(Stored dataset items)
Start of Block

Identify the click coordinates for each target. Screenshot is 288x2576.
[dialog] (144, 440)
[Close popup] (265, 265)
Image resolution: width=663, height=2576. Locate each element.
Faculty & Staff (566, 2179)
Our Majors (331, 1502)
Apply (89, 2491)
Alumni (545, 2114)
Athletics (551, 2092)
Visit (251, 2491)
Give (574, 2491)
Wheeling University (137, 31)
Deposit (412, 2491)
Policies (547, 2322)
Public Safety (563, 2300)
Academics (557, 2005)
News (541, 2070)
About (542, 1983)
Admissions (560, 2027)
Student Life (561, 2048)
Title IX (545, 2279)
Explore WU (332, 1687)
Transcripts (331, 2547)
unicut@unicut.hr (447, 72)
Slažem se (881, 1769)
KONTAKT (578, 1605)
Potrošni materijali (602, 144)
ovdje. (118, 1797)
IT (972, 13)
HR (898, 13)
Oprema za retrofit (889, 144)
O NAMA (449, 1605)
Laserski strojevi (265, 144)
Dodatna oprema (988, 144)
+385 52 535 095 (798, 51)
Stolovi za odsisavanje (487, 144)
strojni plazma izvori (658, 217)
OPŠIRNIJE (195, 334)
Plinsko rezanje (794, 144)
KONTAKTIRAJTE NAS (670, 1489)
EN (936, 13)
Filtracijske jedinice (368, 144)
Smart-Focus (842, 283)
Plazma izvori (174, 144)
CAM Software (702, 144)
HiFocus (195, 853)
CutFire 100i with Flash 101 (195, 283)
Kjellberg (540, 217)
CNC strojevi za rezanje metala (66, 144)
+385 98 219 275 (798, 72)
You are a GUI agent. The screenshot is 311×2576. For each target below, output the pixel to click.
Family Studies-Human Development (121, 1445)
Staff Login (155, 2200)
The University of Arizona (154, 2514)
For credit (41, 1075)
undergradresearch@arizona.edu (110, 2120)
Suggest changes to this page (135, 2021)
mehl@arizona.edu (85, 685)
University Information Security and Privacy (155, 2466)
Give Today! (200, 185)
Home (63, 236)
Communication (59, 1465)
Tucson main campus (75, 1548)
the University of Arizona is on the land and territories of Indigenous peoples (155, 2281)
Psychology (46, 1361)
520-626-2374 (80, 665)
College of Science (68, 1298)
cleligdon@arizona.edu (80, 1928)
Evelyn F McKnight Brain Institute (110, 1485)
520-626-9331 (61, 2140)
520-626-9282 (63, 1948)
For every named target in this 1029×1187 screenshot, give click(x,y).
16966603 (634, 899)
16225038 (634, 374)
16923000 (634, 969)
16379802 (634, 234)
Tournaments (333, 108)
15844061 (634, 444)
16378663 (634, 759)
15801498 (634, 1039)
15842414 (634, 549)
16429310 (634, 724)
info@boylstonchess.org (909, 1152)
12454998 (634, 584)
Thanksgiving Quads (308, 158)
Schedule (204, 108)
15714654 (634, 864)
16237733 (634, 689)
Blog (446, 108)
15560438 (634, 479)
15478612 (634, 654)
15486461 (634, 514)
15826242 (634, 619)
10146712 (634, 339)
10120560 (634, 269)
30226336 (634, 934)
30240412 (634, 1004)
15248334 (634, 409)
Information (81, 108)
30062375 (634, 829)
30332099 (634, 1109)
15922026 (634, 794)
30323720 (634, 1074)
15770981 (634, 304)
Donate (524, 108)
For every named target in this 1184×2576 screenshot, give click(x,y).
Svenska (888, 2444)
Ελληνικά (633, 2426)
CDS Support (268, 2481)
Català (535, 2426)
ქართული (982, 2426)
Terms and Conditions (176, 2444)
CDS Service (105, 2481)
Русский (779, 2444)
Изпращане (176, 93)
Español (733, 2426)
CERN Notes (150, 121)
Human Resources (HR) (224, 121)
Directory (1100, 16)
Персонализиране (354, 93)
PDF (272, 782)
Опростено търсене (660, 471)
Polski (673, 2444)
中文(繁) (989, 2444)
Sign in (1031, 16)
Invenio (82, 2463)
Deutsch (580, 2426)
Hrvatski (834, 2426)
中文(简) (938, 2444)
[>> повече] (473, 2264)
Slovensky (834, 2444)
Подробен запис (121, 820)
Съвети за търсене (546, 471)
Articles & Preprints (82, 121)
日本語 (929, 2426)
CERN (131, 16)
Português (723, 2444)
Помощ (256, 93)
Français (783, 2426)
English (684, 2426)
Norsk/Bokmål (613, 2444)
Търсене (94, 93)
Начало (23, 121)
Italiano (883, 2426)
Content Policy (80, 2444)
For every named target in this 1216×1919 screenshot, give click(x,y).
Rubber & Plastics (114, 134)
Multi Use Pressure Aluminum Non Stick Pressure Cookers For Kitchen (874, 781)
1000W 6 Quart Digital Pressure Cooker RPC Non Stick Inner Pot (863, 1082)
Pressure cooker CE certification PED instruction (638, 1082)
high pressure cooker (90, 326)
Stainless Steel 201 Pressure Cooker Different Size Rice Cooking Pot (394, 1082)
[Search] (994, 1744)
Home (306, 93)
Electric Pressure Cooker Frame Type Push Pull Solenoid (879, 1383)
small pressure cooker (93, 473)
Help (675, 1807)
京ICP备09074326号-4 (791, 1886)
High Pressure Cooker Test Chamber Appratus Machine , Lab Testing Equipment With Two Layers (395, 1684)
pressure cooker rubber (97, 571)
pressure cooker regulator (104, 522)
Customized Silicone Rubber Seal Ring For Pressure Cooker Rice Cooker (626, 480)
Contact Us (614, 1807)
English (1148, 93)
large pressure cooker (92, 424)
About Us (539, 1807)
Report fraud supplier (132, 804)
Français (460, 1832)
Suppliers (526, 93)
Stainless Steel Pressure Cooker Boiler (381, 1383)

End of Block

[PROBLEM TO SOLVE]
Could you transcribe the entries above word for word, from the line with "520-626-2374 (80, 665)" down to the line with "16225038 (634, 374)", keeping both?

[RESPONSE AREA]
520-626-2374 (80, 665)
College of Science (68, 1298)
cleligdon@arizona.edu (80, 1928)
Evelyn F McKnight Brain Institute (110, 1485)
520-626-9331 (61, 2140)
520-626-9282 (63, 1948)
For every named target in this 1029×1187 screenshot, give click(x,y).
16966603 (634, 899)
16225038 (634, 374)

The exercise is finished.